I take a deep breath and frown down at the worktop. There’s an old mug stain there, a perfect ring where the tea or coffee left an indelible mark. I rub my index finger over it absently. It’s appeared since I left. I knew every quirk of this cottage a decade ago, just as you do with family homes. The doors that squeak on their hinges, the places where the wallpaper curls slightly, where you can dig a finger in and peel away another centimeter.
He’s right, in a way. If it were possible, I would keep it all. Everything Ivy touched, everything she used. The ceramic pot with the collection of wooden spoons and spatulas still sits besidethe range, coated in dust.
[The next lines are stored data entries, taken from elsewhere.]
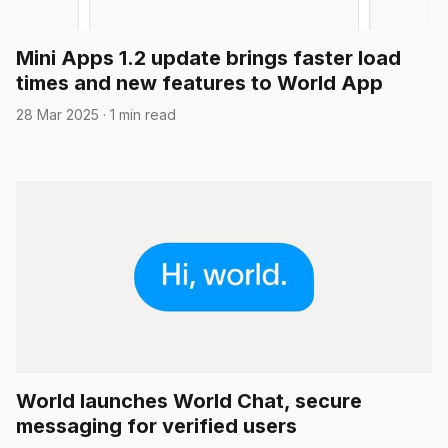
Mini Apps 1.2 update brings faster load
times and new features to World App
28 Mar 2025
·
1 min read
World launches World Chat, secure
messaging for verified users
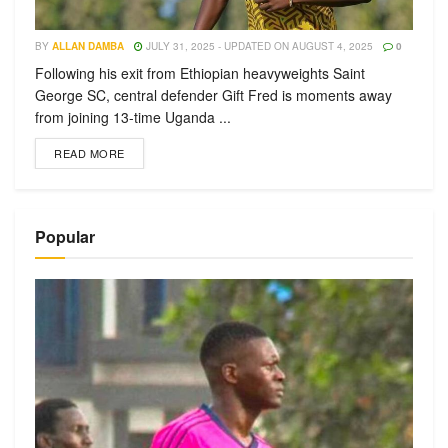
BY
ALLAN DAMBA
JULY 31, 2025 - UPDATED ON AUGUST 4, 2025
0
Following his exit from Ethiopian heavyweights Saint
George SC, central defender Gift Fred is moments away
from joining 13-time Uganda ...
READ MORE
Popular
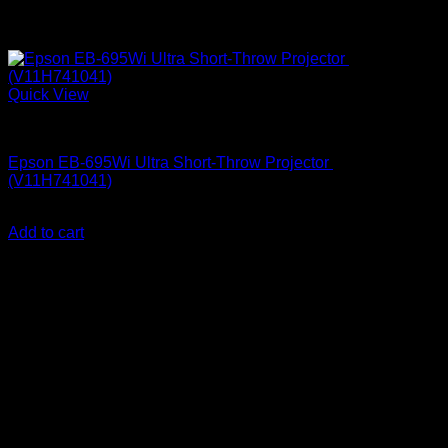
Quick View
Epson Projectors
Epson EB-695Wi Ultra Short-Throw Projector
(V11H741041)
KSh
255,000.00
(EX.Vat)
Add to cart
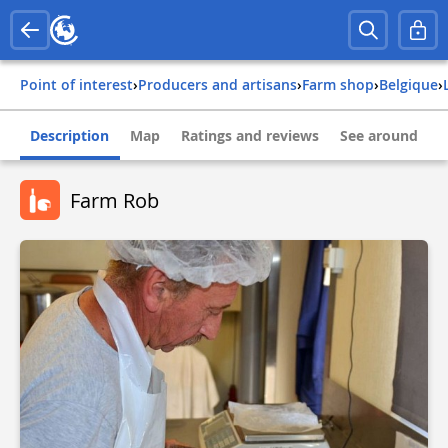
Point of interest
›
Producers and artisans
›
Farm shop
›
belgique
›
Description
Map
Ratings and reviews
See around
Farm Rob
I remember her using them, humming as she stirred pots of soup, flipped griddle cakes on the stovetop. I remember the scent of scones, the blackberry jam she made every autumn. I remember her sitting, glasses perched on the end of her nose, to scrawl on each label before sticking it carefully on another jar full of the sticky sweetness. I remember it all, and I swallow it all down. Because the memories are laced with bitter guilt that I left all this behind.
“I’ll phone for a dumpster,” I say, not meeting his eyes. “I agree, it all has to go.”
He nods and makes for the lounge. I sniff, blinking back a fog of memories, and busy myself with the kettle and the mugs. I rattle the teaspoons around, my thoughts elsewhere—on Cora, on the dumpster I need to order, on the conversation I never had with Jess. On Tom’s face, gaunt and aged compared to the one I hold in my head. On the little girl standing beside him, a perfect replica of them both, like the ghost of winters to come.
Then I gather it all inside and hook my fingers around the mugs.
Matthieu is tapping the wall that divides the kitchen and lounge, frowning as a clot of plaster crumbles away to the floor.
“Thanks.” He accepts the mug, wraps his fingers around it. “This is just a partition wall. It’s not holding anything up. How far do you want to go with this renovation?”
I sweep my eyes across the lounge, then step back to look through the doorway to the kitchen. “I guess we could take it down? Open this space up?”
“It could do with more light,” Matthieu says, sipping his coffee. “And if we’re ripping out carpet, wallpaper, stripping it all back... that is, if you want to—”
“Makes sense.”
“All right,” he says, reaching out to tap his knuckles againstthe wall again. “All right. Shall we start with an hourly rate? Or would you rather I quote for the whole job?”
“Do you want to see upstairs first?”
He smiles into his coffee. “I know what I’ll find—more of the same.”
“Okay. Well, I guess the whole job, then.”
He gives me a figure, and I quickly calculate what that leaves in my savings, how much I’ll have left to live on until the spring. It’s just enough to buy some furniture to stage the cottage for selling, buy building materials we’ll need, and pay for any specialist tradespeople. “Done.”